### YOUR GOAL
Exact copy, no pictures: output each line below as it stands.
+++ GIVEN DATA +++
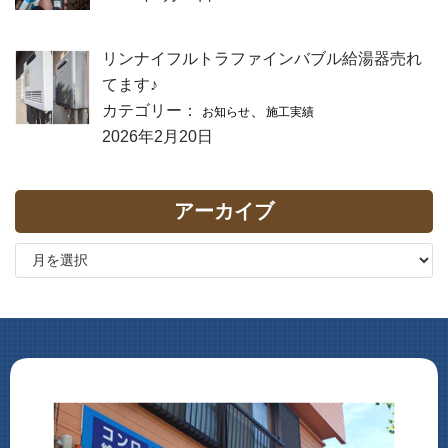
リンナイフルトラファインバブル給湯器売れ
てます♪
カテゴリー：
、
お知らせ
施工実績
2026年2月20日
アーカイブ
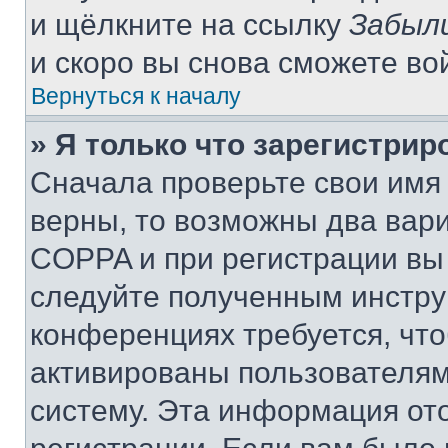
и щёлкните на ссылку
Забыл
и скоро вы снова сможете во
Вернуться к началу
» Я только что зарегистрир
Сначала проверьте свои имя 
верны, то возможны два вар
COPPA и при регистрации вы 
следуйте полученным инстру
конференциях требуется, чт
активированы пользователям
систему. Эта информация от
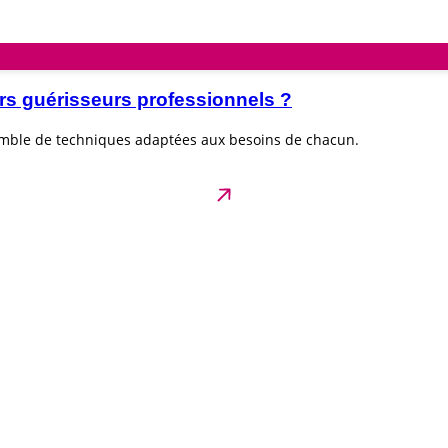
rs guérisseurs professionnels ?
emble de techniques adaptées aux besoins de chacun.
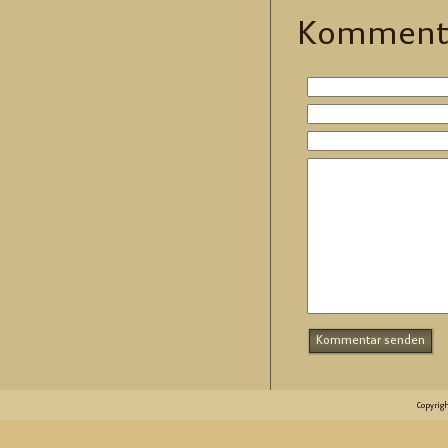
Kom­men­t
Copyrig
+++
### WRITTEN REPLY
リンナイフルトラファインバブル給湯器売れ
てます♪
カテゴリー：
、
お知らせ
施工実績
2026年2月20日
アーカイブ
и щёлкните на ссылку
Забыл
и скоро вы снова сможете во
Вернуться к началу
» Я только что зарегистрир
Сначала проверьте свои имя 
верны, то возможны два вар
COPPA и при регистрации вы 
следуйте полученным инстру
конференциях требуется, чт
активированы пользователям
систему. Эта информация от
rs guérisseurs professionnels ?
emble de techniques adaptées aux besoins de chacun.
Kom­men­t
Copyrig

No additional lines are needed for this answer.